● Exercise directions
Nothing outside the range is wanted. Repeat exactly the lines below from the one with "Filter results" through the one with "QUICK LINKS".

BEGIN Source information

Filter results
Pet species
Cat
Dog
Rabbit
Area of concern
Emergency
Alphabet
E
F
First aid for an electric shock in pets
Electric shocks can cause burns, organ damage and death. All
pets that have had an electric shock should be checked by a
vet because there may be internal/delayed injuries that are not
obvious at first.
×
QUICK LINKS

END Source information
BEGIN Source information

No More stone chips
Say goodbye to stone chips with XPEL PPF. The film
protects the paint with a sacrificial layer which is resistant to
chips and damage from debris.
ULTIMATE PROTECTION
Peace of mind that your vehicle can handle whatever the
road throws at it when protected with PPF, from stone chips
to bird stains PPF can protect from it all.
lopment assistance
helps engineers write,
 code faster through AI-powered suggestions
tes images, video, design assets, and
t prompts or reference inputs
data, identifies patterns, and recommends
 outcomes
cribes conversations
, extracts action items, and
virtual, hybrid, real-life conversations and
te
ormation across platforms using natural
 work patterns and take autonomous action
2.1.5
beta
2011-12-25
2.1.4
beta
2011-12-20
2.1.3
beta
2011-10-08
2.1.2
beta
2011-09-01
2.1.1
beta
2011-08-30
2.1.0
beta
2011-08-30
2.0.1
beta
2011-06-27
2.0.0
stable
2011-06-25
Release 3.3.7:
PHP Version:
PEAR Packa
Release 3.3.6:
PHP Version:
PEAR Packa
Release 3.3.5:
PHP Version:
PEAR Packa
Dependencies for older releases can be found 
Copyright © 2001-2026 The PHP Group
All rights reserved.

END Source information
BEGIN Source information

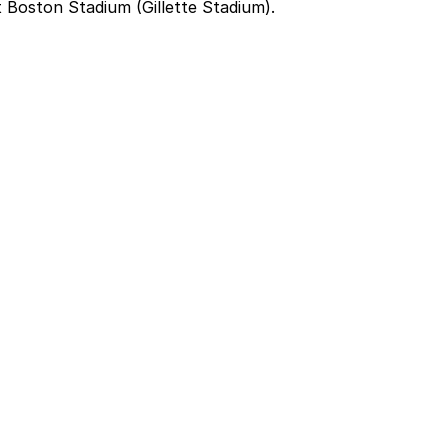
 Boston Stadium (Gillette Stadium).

END Source information

● Response for this exercise
Filter results
Pet species
Cat
Dog
Rabbit
Area of concern
Emergency
Alphabet
E
F
First aid for an electric shock in pets
Electric shocks can cause burns, organ damage and death. All
pets that have had an electric shock should be checked by a
vet because there may be internal/delayed injuries that are not
obvious at first.
×
QUICK LINKS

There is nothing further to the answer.